Marker Text: Monett has always been known as a nice, peaceful railroad town. However, in 1894, that was disrupted. There were five lynchings in twelve years near the turn of the century in this area, however, only one of these was in Monett. On June 28, 1894 on what seemed to be a normal night in Monett, turned into a dark date in Monett history. There was a man named Hughlett Ulysses Hayden that had been accused of killing a white man because he and four other black men were tired of the treatment of blacks in this area. One pulled the trigger, but it is unknown who. One of the local newspapers named who they believed to be the shooter, but the actual killer of the white man has never been officially known. Hayden was then sought out by a mob and lynched for his murder of a white man. He was buried in an unmarked grave after his lynching. In 2021 a gravestone was purchased for his grave in the Oakdale Cemetery. The Carthage Press reported after the lynching that all the African Americans in Monett were ordered by the railroad men to get out of town.
The other 4 lynchings took place in neighboring towns through 1906.

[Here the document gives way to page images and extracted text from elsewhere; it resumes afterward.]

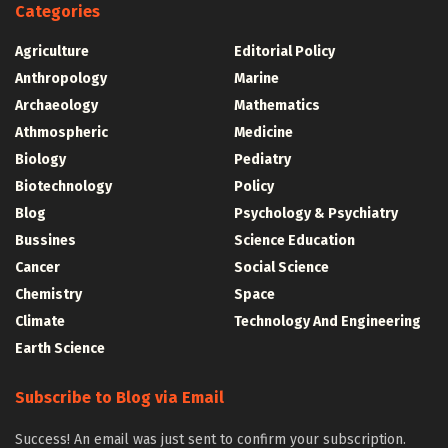
Categories
Agriculture
Editorial Policy
Anthropology
Marine
Archaeology
Mathematics
Athmospheric
Medicine
Biology
Pediatry
Biotechnology
Policy
Blog
Psychology & Psychiatry
Bussines
Science Education
Cancer
Social Science
Chemistry
Space
Climate
Technology And Engineering
Earth Science
Subscribe to Blog via Email
Success! An email was just sent to confirm your subscription.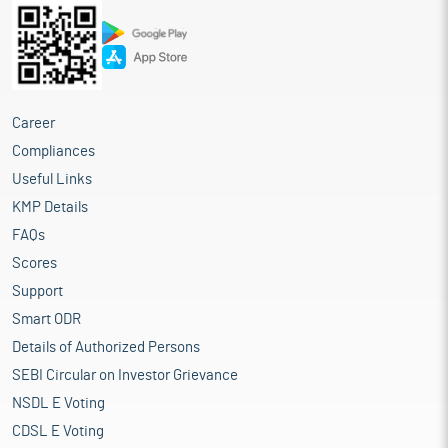
Career
Compliances
Useful Links
KMP Details
FAQs
Scores
Support
Smart ODR
Details of Authorized Persons
SEBI Circular on Investor Grievance
NSDL E Voting
CDSL E Voting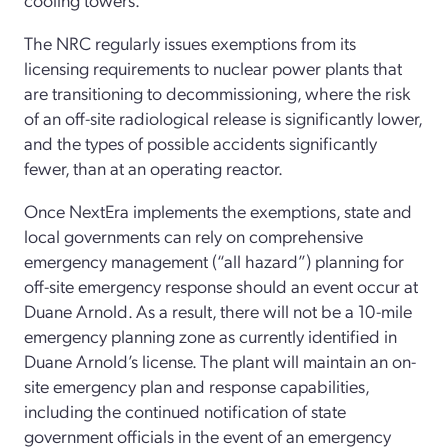
The NRC regularly issues exemptions from its
licensing requirements to nuclear power plants that
are transitioning to decommissioning, where the risk
of an off-site radiological release is significantly lower,
and the types of possible accidents significantly
fewer, than at an operating reactor.
Once NextEra implements the exemptions, state and
local governments can rely on comprehensive
emergency management (“all hazard”) planning for
off-site emergency response should an event occur at
Duane Arnold. As a result, there will not be a 10-mile
emergency planning zone as currently identified in
Duane Arnold’s license. The plant will maintain an on-
site emergency plan and response capabilities,
including the continued notification of state
government officials in the event of an emergency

According to local historian Murray Bishoff, “It appears that no African Americans lived in Monett after this time. According to legend, there was an ordinance on the city books restricting the movement of blacks in Monett, but no such ordinance has been found. That did not make the restriction any less real. Further scrutiny about racial attitudes in Monett occurred after the riot in Pierce City on August 19, 1901, when a mob of 1,000 whites hung one black man and shot two others to death from one of the town’s oldest African American families. Then, after a six hour riot by whites, the whole Negro population of around 200 persons were expelled from the city (See “The Lynching That Changed Southwest Missouri,” The Monett Times, August 14-16, 1991).” This 1901 incident made the news nationwide.